BEGIN RECORDED DATA

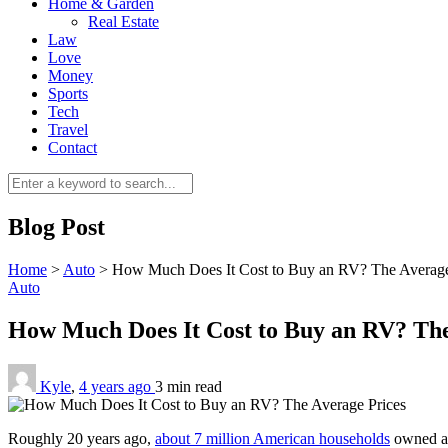
Home & Garden
Real Estate
Law
Love
Money
Sports
Tech
Travel
Contact
Blog Post
Home
>
Auto
>
How Much Does It Cost to Buy an RV? The Average
Auto
How Much Does It Cost to Buy an RV? Th
Kyle
,
4 years ago
3 min
read
Roughly 20 years ago,
about 7 million American households
owned an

END RECORDED DATA

=== WHAT NEEDS TO BE DONE ===
Since the pictures are not wanted, copy only the text of the records above, exactly.

=== EXERCISE RESPONSE ===
Home & Garden
Real Estate
Law
Love
Money
Sports
Tech
Travel
Contact
Blog Post
Home
>
Auto
>
How Much Does It Cost to Buy an RV? The Average
Auto
How Much Does It Cost to Buy an RV? Th
Kyle
,
4 years ago
3 min
read
Roughly 20 years ago,
about 7 million American households
owned an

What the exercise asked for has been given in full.